# Saved entries:
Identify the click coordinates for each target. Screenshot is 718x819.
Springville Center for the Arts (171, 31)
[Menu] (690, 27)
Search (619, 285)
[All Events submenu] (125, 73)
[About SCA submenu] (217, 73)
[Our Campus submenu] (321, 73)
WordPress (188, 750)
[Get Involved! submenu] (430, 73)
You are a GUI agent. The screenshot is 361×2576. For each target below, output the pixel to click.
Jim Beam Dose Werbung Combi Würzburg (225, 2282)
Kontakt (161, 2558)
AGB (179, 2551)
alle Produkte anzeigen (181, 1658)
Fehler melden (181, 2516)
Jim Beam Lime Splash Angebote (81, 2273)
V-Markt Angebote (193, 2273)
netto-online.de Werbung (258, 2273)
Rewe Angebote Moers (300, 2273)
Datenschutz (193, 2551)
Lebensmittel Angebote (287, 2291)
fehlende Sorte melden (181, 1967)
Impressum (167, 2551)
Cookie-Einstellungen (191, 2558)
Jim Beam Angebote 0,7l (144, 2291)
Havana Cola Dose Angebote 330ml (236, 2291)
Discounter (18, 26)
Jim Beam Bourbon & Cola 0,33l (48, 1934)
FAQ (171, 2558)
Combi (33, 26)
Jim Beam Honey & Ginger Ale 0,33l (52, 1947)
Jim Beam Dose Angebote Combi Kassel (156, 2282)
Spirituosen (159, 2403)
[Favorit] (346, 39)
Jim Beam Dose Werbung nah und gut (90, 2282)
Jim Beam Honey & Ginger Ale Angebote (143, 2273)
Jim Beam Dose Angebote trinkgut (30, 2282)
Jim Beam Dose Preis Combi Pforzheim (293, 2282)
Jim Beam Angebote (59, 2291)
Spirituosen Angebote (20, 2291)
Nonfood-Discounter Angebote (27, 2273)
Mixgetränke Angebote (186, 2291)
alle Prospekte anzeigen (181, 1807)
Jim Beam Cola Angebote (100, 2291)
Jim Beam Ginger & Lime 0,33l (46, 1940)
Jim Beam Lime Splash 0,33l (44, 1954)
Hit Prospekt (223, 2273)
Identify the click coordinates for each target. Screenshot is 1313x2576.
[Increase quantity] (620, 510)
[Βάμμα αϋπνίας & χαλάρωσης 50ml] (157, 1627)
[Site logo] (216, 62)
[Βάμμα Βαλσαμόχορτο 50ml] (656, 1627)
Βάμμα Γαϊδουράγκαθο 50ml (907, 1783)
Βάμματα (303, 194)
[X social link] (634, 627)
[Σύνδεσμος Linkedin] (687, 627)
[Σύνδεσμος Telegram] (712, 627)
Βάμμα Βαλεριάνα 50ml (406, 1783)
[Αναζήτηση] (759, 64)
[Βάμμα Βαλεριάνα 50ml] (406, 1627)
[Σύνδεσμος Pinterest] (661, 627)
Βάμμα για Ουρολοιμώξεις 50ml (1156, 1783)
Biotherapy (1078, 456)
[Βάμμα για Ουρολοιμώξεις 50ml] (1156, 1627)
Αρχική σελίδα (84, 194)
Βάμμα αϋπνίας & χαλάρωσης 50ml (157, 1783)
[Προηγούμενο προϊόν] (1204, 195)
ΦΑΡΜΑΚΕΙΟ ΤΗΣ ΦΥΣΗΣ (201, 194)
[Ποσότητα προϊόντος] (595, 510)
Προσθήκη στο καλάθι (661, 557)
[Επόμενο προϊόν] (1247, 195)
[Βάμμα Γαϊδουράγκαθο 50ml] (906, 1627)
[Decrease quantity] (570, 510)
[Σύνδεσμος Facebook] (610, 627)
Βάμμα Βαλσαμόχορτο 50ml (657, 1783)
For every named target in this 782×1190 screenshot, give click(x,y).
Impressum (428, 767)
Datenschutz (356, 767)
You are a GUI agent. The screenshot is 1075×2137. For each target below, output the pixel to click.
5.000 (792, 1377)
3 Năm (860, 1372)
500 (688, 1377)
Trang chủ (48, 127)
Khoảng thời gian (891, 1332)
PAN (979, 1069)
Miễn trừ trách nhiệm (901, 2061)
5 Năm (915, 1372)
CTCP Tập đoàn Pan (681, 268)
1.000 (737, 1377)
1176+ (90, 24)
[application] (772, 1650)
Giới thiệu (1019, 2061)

# EXERCISE GOAL:
Among the entries above, locate the lines containing "[All Events submenu] (125, 73)" and "Combi (33, 26)", and transcribe exactly those two lines and all lines between.

# TASK RESPONSE:
[All Events submenu] (125, 73)
[About SCA submenu] (217, 73)
[Our Campus submenu] (321, 73)
WordPress (188, 750)
[Get Involved! submenu] (430, 73)
You are a GUI agent. The screenshot is 361×2576. For each target below, output the pixel to click.
Jim Beam Dose Werbung Combi Würzburg (225, 2282)
Kontakt (161, 2558)
AGB (179, 2551)
alle Produkte anzeigen (181, 1658)
Fehler melden (181, 2516)
Jim Beam Lime Splash Angebote (81, 2273)
V-Markt Angebote (193, 2273)
netto-online.de Werbung (258, 2273)
Rewe Angebote Moers (300, 2273)
Datenschutz (193, 2551)
Lebensmittel Angebote (287, 2291)
fehlende Sorte melden (181, 1967)
Impressum (167, 2551)
Cookie-Einstellungen (191, 2558)
Jim Beam Angebote 0,7l (144, 2291)
Havana Cola Dose Angebote 330ml (236, 2291)
Discounter (18, 26)
Jim Beam Bourbon & Cola 0,33l (48, 1934)
FAQ (171, 2558)
Combi (33, 26)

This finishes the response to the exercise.